The interior is vast and impressive, the walls and arched roof are as solid as in the days of Diocletian.

XXVI. THE BATHS OF DIOCLETIAN, BUILT BY CHRISTIAN
PRISONERS.

An interesting description of the Christian prisoners erecting these baths will be found in "Fabiola," Part II, chap. 20.

The Roman Martyrology makes mention on July 9th of the martyrdom in Rome of St. Zeno and 10,203 companions. These were the Christians condemned to work in the erection of this stupendous mass of buildings. It is said that crosses and other Christian marks have been found stamped on some of the bricks. When the gigantic work was completed, the poor toilers were all dragged to the Temple of Mars outside the present Porta S. Sebastiano and there cruelly massacred by order of Diocletian, A.D. 305. Their mangled remains were afterwards buried at Tre Fontane and in the Catacombs, those of St. Zeno and 2,200 of the martyrs being transferred to S. Prassede by Pope Paschal I in the ninth century, as stated above. The church and adjoining ruins have thus a special and a holy interest. It is said that these baths contained 3,000 marble basins, a swimming piscina of 2,400 square feet; also a library, gymnasia, club rooms, lecture rooms, dining rooms and spacious gardens.

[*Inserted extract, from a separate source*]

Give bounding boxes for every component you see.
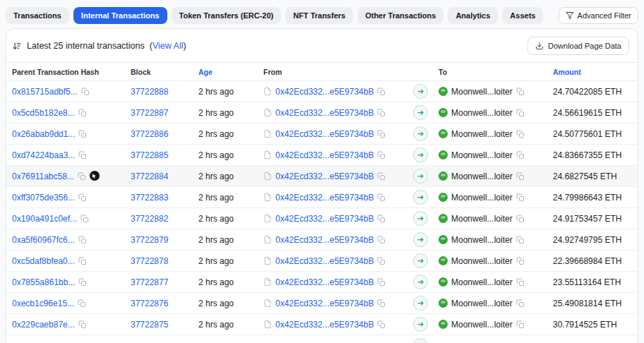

Cardinal Baronius says that 40,000 Christians were employed in the work. The Baths are supposed to have been partly destroyed during the Gothic invasion of A.D. 410.

XXVII. THE GREAT CLOISTER OF SA. MARIA DEGLI ANGELI

-RELIGIOUS MEMORIES.

Behind the church is the noble cloister designed by Michael Angelo, transformed (since the expulsion of the monks in 1872) into a national museum, in which objects of art and antiquities discovered on government land and in government works are preserved. The cells of the Carthusians, where so many holy religious lived and died, may be seen, each with a little garden and fountain. Alas, they are now tenantless, used only as receptacles for sarcophagi and fragments of ancient sculpture. The objects exhibited are nearly all of pagan times though there are a few Christian ornaments, chiefly of gold, made by the Goths and Lombards. Of especial interest are the AngloSaxon coins of the tenth century, 400 in number, found in 1884 in the Atrium Vestæ, or Vestals' house in the Forum. This money was probably brought to Rome as Peter's Pence, and concealed to save it from plunder during one of the frequent tumults of those stormy times.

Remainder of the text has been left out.